« OSS Watch : | Main | Rhubarb on Rails demo improved! »

OSS Watch : Open Source in a Company Business Model

Next up is a presnetnation by Kit Blake of Infrae who will be talking about Open Source in a Company Business Model. He will be followed by Jim Farmer, talking about the comercialization of Open Source

Lecture notes follow

Lecture Notes : Infrae
---------------------------

Not that many differences between open source and closed source business models. Infrae is based in Rotterdam! they build content management tools mostly based on Zope.

No income from selling software, only from provision of services. Spending on sales is limited by the model, promoting the software is problematic when people can use it for free. You have to be sure you're going to get some kind of services deal out of the end.

Suggests that OS ensures honest business practices 'We never sell the same feature twice'.

The basic plan was to be just like a proprietary software provider, but sacrifice the 20-30% of revenue you expect from licenses and make it up with more development and consultancy. Initial market was universities - the company already had contacts and the IT departments knew about Open Source, this is less of an issue today, more people understand what is happening.

[ Third? appearance of the technology adoption life cycle graph at this conference ]

Talks about the benefit of having networks around the technology you're working with. (In this case Zope). Goes on to talk about the need to get customers talking and build networks both social and technical (customer issue trackers are open to all customers!). Use Trac as an issue tracker, sprints are good for bringing developers together - based on a XP basis - have now rolled this out to customers as well bringing customers into the development directly.

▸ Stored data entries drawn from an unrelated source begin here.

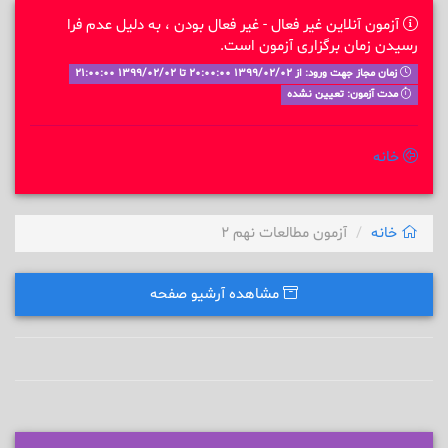
آزمون آنلاین غیر فعال - غیر فعال بودن ، به دلیل عدم فرا
رسیدن زمان برگزاری آزمون است.
زمان مجاز جهت ورود: از 1399/02/02 20:00:00 تا 1399/02/02 21:00:00
مدت آزمون: تعیین نشده
خانه
خانه
آزمون مطالعات نهم 2
مشاهده آرشیو صفحه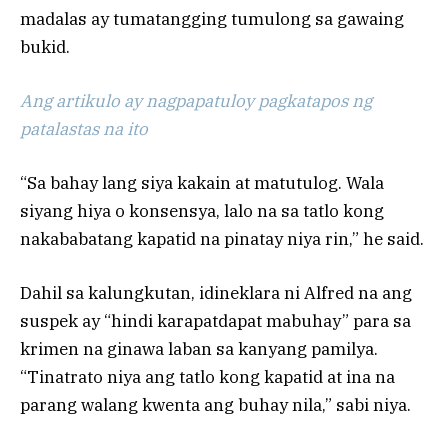
madalas ay tumatangging tumulong sa gawaing
bukid.
Ang artikulo ay nagpapatuloy pagkatapos ng
patalastas na ito
“Sa bahay lang siya kakain at matutulog. Wala
siyang hiya o konsensya, lalo na sa tatlo kong
nakababatang kapatid na pinatay niya rin,” he said.
Dahil sa kalungkutan, idineklara ni Alfred na ang
suspek ay “hindi karapatdapat mabuhay” para sa
krimen na ginawa laban sa kanyang pamilya.
“Tinatrato niya ang tatlo kong kapatid at ina na
parang walang kwenta ang buhay nila,” sabi niya.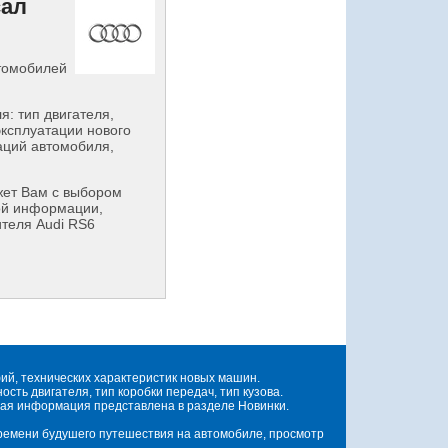
сал
втомобилей
: тип двигателя,
эксплуатации нового
аций автомобиля,
ет Вам с выбором
ой информации,
ителя Audi RS6
й, технических характеристик новых машин.
ть двигателя, тип коробки передач, тип кузова.
ая информация представлена в разделе Новинки.
времени будушего путешествия на автомобиле, просмотр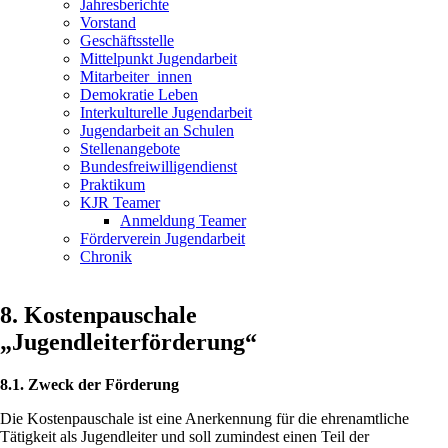
Jahresberichte
Vorstand
Geschäftsstelle
Mittelpunkt Jugendarbeit
Mitarbeiter_innen
Demokratie Leben
Interkulturelle Jugendarbeit
Jugendarbeit an Schulen
Stellenangebote
Bundesfreiwilligendienst
Praktikum
KJR Teamer
Anmeldung Teamer
Förderverein Jugendarbeit
Chronik
8. Kostenpauschale
„Jugendleiterförderung“
8.1. Zweck der Förderung
Die Kostenpauschale ist eine Anerkennung für die ehrenamtliche
Tätigkeit als Jugendleiter und soll zumindest einen Teil der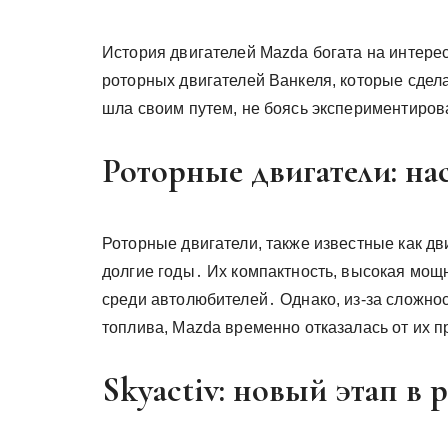
История двигателей Mazda богата на интер
роторных двигателей Ванкеля, которые сдел
шла своим путем, не боясь экспериментиров
Роторные двигатели: на
Роторные двигатели, также известные как дв
долгие годы․ Их компактность, высокая мощ
среди автолюбителей․ Однако, из-за сложно
топлива, Mazda временно отказалась от их 
Skyactiv: новый этап в 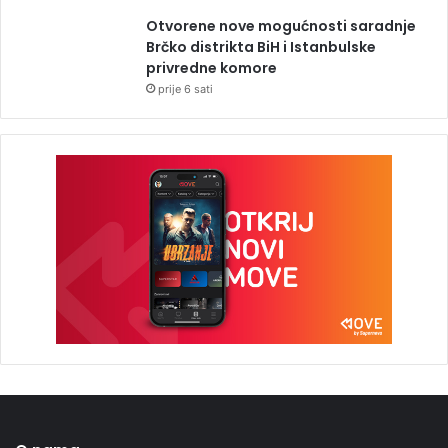
Otvorene nove mogućnosti saradnje
Brčko distrikta BiH i Istanbulske
privredne komore
prije 6 sati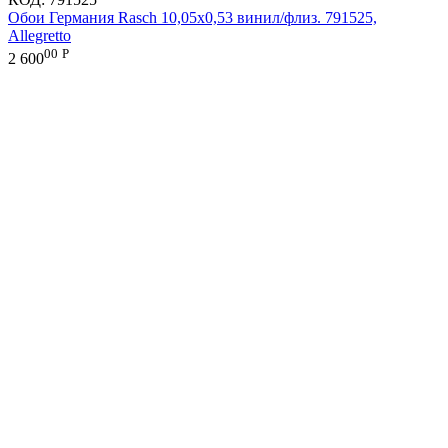
Обои Германия Rasch 10,05x0,53 винил/флиз. 791525,
Allegretto
00
Р
2 600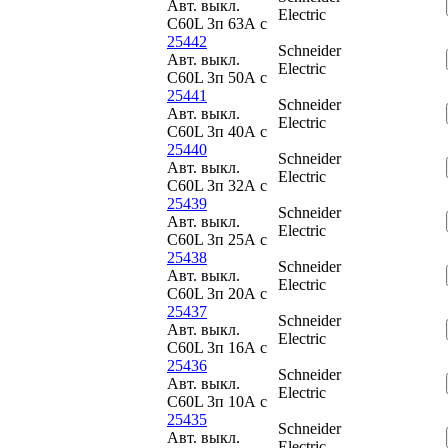
Авт. выкл.
Electric
C60L 3п 63А c
25442
Schneider
Авт. выкл.
Electric
C60L 3п 50А c
25441
Schneider
Авт. выкл.
Electric
C60L 3п 40А c
25440
Schneider
Авт. выкл.
Electric
C60L 3п 32А c
25439
Schneider
Авт. выкл.
Electric
C60L 3п 25А c
25438
Schneider
Авт. выкл.
Electric
C60L 3п 20А c
25437
Schneider
Авт. выкл.
Electric
C60L 3п 16А c
25436
Schneider
Авт. выкл.
Electric
C60L 3п 10А c
25435
Schneider
Авт. выкл.
Electric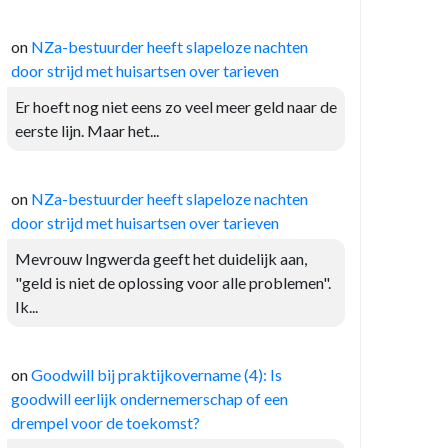
on
NZa-bestuurder heeft slapeloze nachten
door strijd met huisartsen over tarieven
Er hoeft nog niet eens zo veel meer geld naar de
eerste lijn. Maar het...
on
NZa-bestuurder heeft slapeloze nachten
door strijd met huisartsen over tarieven
Mevrouw Ingwerda geeft het duidelijk aan,
"geld is niet de oplossing voor alle problemen".
Ik...
on
Goodwill bij praktijkovername (4): Is
goodwill eerlijk ondernemerschap of een
drempel voor de toekomst?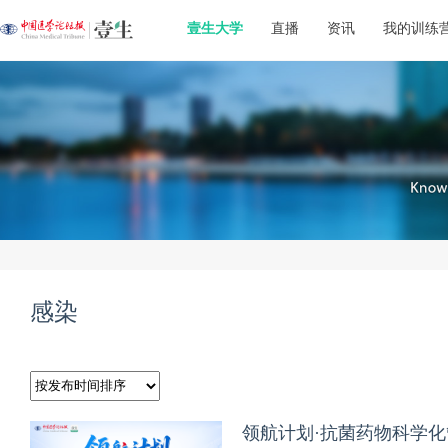
壹生大学
直播
资讯
我的训练
感染
领航计划·抗菌药物科学化管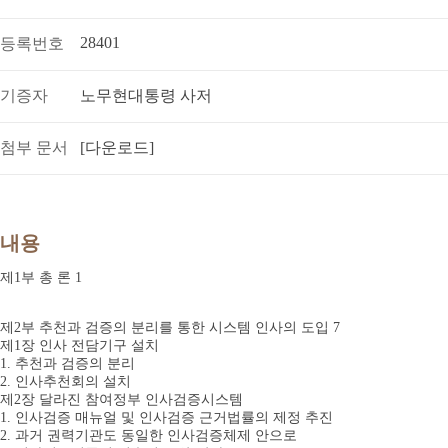
28401
등록번호
기증자
노무현대통령 사저
첨부 문서
[다운로드]
내용
제1부 총 론 1
제2부 추천과 검증의 분리를 통한 시스템 인사의 도입 7
제1장 인사 전담기구 설치
1. 추천과 검증의 분리
2. 인사추천회의 설치
제2장 달라진 참여정부 인사검증시스템
1. 인사검증 매뉴얼 및 인사검증 근거법률의 제정 추진
2. 과거 권력기관도 동일한 인사검증체제 안으로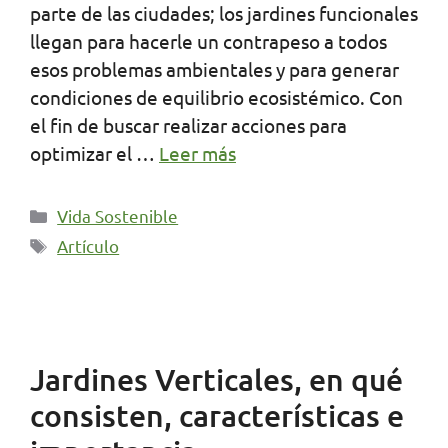
parte de las ciudades; los jardines funcionales
llegan para hacerle un contrapeso a todos
esos problemas ambientales y para generar
condiciones de equilibrio ecosistémico. Con
el fin de buscar realizar acciones para
optimizar el …
Leer más
Categorías
Vida Sostenible
Etiquetas
Artículo
Jardines Verticales, en qué
consisten, características e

[Nice to see another appearance of XP at this conference. So far nothing but good things from the people who've been trying it]

Open source customer relations tend to be different because they can watch the repository, ToDO lists and so on. This works with technical customers, but doesn't work so well with commercial clients.

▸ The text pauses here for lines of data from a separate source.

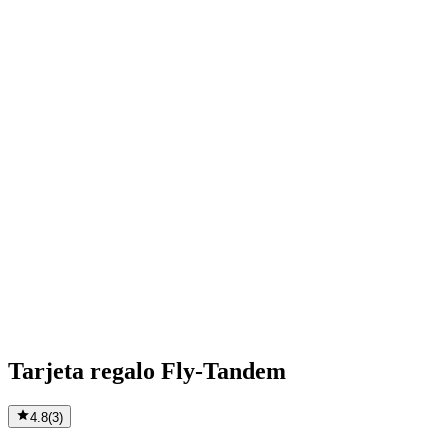
Tarjeta regalo Fly-Tandem
4.8
(
3
)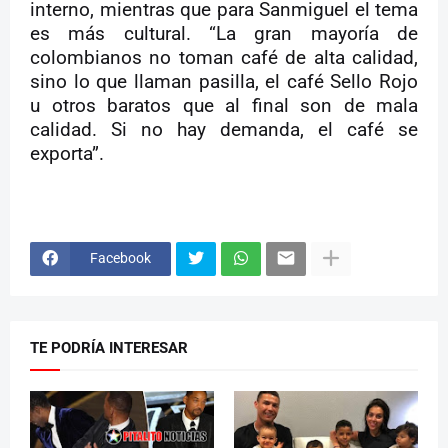
interno, mientras que para Sanmiguel el tema
es más cultural. “La gran mayoría de
colombianos no toman café de alta calidad,
sino lo que llaman pasilla, el café Sello Rojo
u otros baratos que al final son de mala
calidad. Si no hay demanda, el café se
exporta”.
Facebook
TE PODRÍA INTERESAR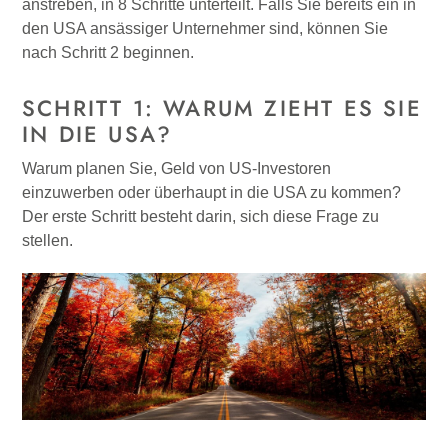
anstreben, in 8 Schritte unterteilt. Falls Sie bereits ein in
den USA ansässiger Unternehmer sind, können Sie
nach Schritt 2 beginnen.
SCHRITT 1: WARUM ZIEHT ES SIE
IN DIE USA?
Warum planen Sie, Geld von US-Investoren
einzuwerben oder überhaupt in die USA zu kommen?
Der erste Schritt besteht darin, sich diese Frage zu
stellen.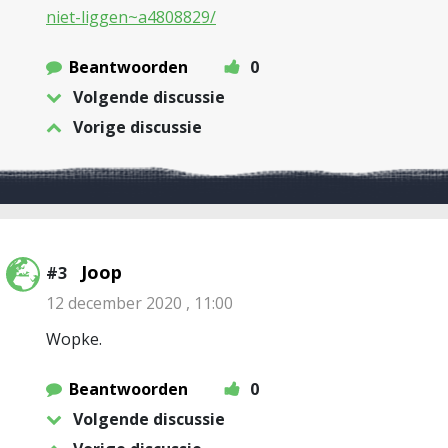
niet-liggen~a4808829/
Beantwoorden
0
Volgende discussie
Vorige discussie
Joop
#3
12 december 2020 , 11:00
Wopke.
Beantwoorden
0
Volgende discussie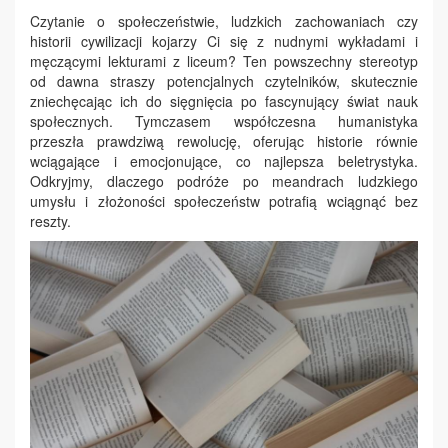
Czytanie o społeczeństwie, ludzkich zachowaniach czy
historii cywilizacji kojarzy Ci się z nudnymi wykładami i
męczącymi lekturami z liceum? Ten powszechny stereotyp
od dawna straszy potencjalnych czytelników, skutecznie
zniechęcając ich do sięgnięcia po fascynujący świat nauk
społecznych. Tymczasem współczesna humanistyka
przeszła prawdziwą rewolucję, oferując historie równie
wciągające i emocjonujące, co najlepsza beletrystyka.
Odkryjmy, dlaczego podróże po meandrach ludzkiego
umysłu i złożoności społeczeństw potrafią wciągnąć bez
reszty.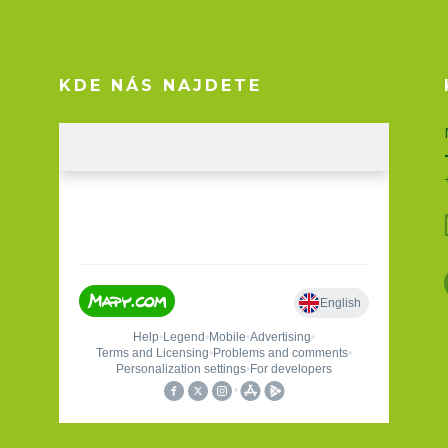
KDE NÁS NAJDETE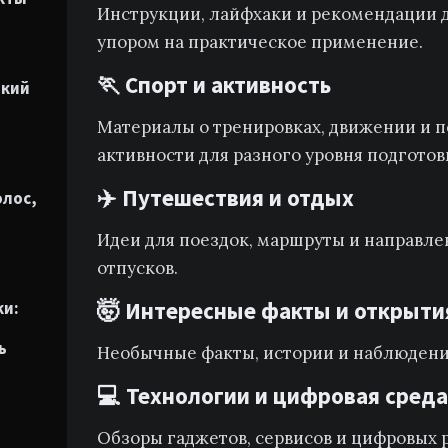
Инструкции, лайфхаки и рекомендации д
упором на практическое применение.
🏃 Спорт и активность
гкий
Материалы о тренировках, движении и 
активности для разного уровня подготов
✈️ Путешествия и отдых
олос,
Идеи для поездок, маршруты и направле
отпусков.
🤯 Интересные факты и открыти
ки:
ь
Необычные факты, истории и наблюдени
💻 Технологии и цифровая сред
Обзоры гаджетов, сервисов и цифровых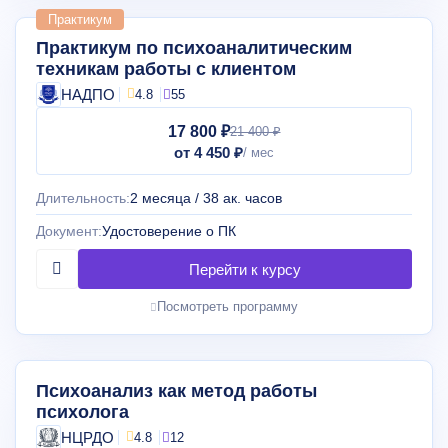
Практикум
Практикум по психоаналитическим
техникам работы с клиентом
НАДПО
4.8
55
17 800 ₽
21 400 ₽
от 4 450 ₽
Длительность:
2 месяца / 38 ак. часов
Документ:
Удостоверение о ПК
Посмотреть программу
Психоанализ как метод работы
психолога
НЦРДО
4.8
12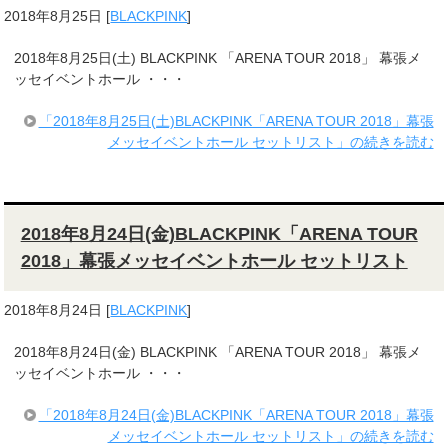
2018年8月25日
[
BLACKPINK
]
2018年8月25日(土) BLACKPINK 「ARENA TOUR 2018」 幕張メ
ッセイベントホール ・・・
「2018年8月25日(土)BLACKPINK「ARENA TOUR 2018」幕張
メッセイベントホール セットリスト」の続きを読む
2018年8月24日(金)BLACKPINK「ARENA TOUR
2018」幕張メッセイベントホール セットリスト
2018年8月24日
[
BLACKPINK
]
2018年8月24日(金) BLACKPINK 「ARENA TOUR 2018」 幕張メ
ッセイベントホール ・・・
「2018年8月24日(金)BLACKPINK「ARENA TOUR 2018」幕張
メッセイベントホール セットリスト」の続きを読む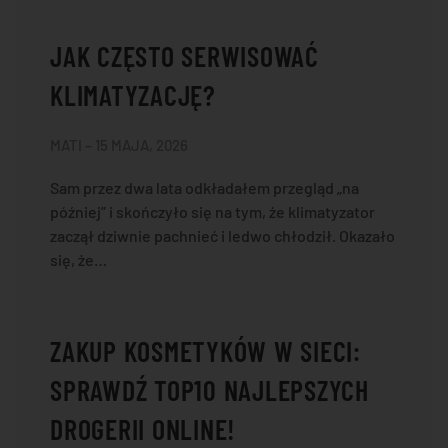
JAK CZĘSTO SERWISOWAĆ
KLIMATYZACJĘ?
MATI – 15 MAJA, 2026
Sam przez dwa lata odkładałem przegląd „na
później” i skończyło się na tym, że klimatyzator
zaczął dziwnie pachnieć i ledwo chłodził. Okazało
się, że…
ZAKUP KOSMETYKÓW W SIECI:
SPRAWDŹ TOP10 NAJLEPSZYCH
DROGERII ONLINE!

Back to the crossing the chasm stuff (moving from early adopters to early majority). Part of doing this was about providing 'the whole product' - documentation, training, support, debugging and so on. "Services have to be excellent, communication is the first complaint" - RTFM is not acceptable :-)

Probably some significant benefits to being on 'neutral ground' rather than your own repositories etc.

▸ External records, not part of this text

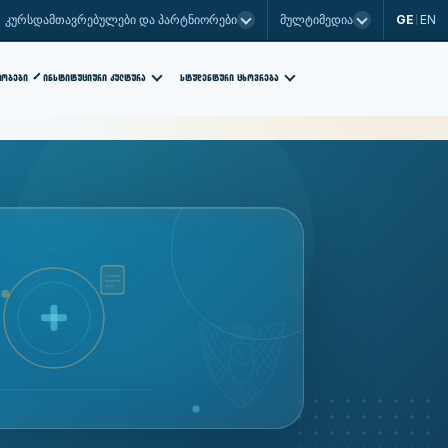
GE
EN
კურსდამთავრებულები და პარტნიორები
მულტიმედია
|
ᲡᲢᲣᲓᲔᲜᲢᲣᲠᲘ ᲪᲮᲝᲕᲠᲔᲑᲐ
ᲗᲝᲑᲔᲑᲘ
ᲘᲜᲡᲢᲘᲢᲣᲪᲘᲣᲠᲘ ᲙᲣᲚᲢᲣᲠᲐ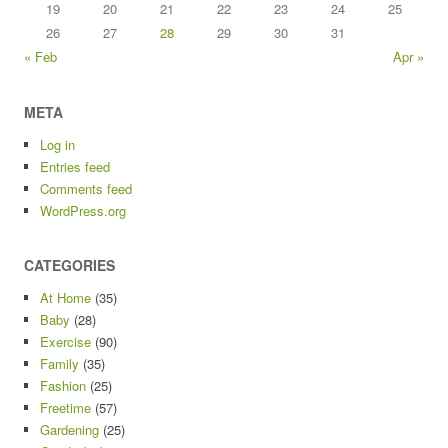
19
20
21
22
23
24
25
26
27
28
29
30
31
« Feb
Apr »
META
Log in
Entries feed
Comments feed
WordPress.org
CATEGORIES
At Home
(35)
Baby
(28)
Exercise
(90)
Family
(35)
Fashion
(25)
Freetime
(57)
Gardening
(25)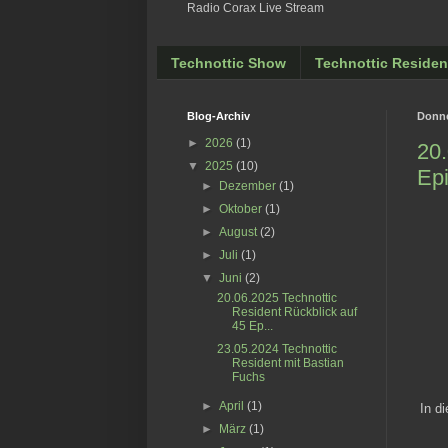
Radio Corax Live Stream
Technottic Show
Technottic Residen
Blog-Archiv
Donne
►
2026
(1)
20.
▼
2025
(10)
Ep
►
Dezember
(1)
►
Oktober
(1)
►
August
(2)
►
Juli
(1)
▼
Juni
(2)
20.06.2025 Technottic
Resident Rückblick auf
45 Ep...
23.05.2024 Technottic
Resident mit Bastian
Fuchs
►
April
(1)
In d
►
März
(1)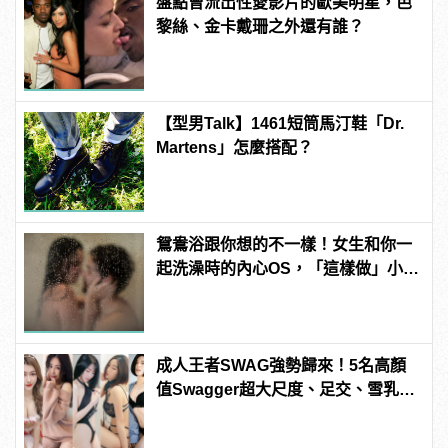
盤點曾流出性愛影片的歐美明星，芭
黎絲、金卡戴珊之外還有誰？
【型男Talk】1461短筒馬汀鞋「Dr.
Martens」怎麼搭配？
鴛鴦浴跟你想的不一樣！女生和你一
起洗澡時的內心OS，「這樣做」小心
被白眼！
成人王者SWAG強勢歸來！5名高顏
值Swagger超大尺度、足交、雪乳、
粉紅海鮮通通有，親自教你人與人的
連結！ | manfashion這樣變型男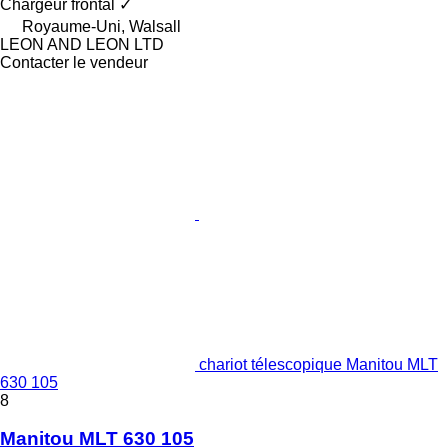
Chargeur frontal
✓
Royaume-Uni, Walsall
LEON AND LEON LTD
Contacter le vendeur
chariot télescopique Manitou MLT
630 105
8
Manitou MLT 630 105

Notes on launching an OS project
----------------------------------------
Place in a neutral environment
Have a leader who answers *every* query
Community is either going to happen or it won't

Communities need constant attention and infrastructure
Customers don't order refactoring - only features
New customers need a lot of coaching
On the plus side ongoing maintenance etc. can become a significant income stream

Lecture Notes : Jim Farmer, GeorgeTown University
---------------------------------------------------------------
Starts by saying that discussions with industry suggested that Higher Education is not seen as a good customer for commercial companies. A survey suggested that what people saw as problematic were

...
Going too fast, notes are about to stop... which is a shame because this is some really good stuff on business valuations. [Malcolm Gladwell's ideas make their first appearance, universities are full of Mavens quite well off for connectors...]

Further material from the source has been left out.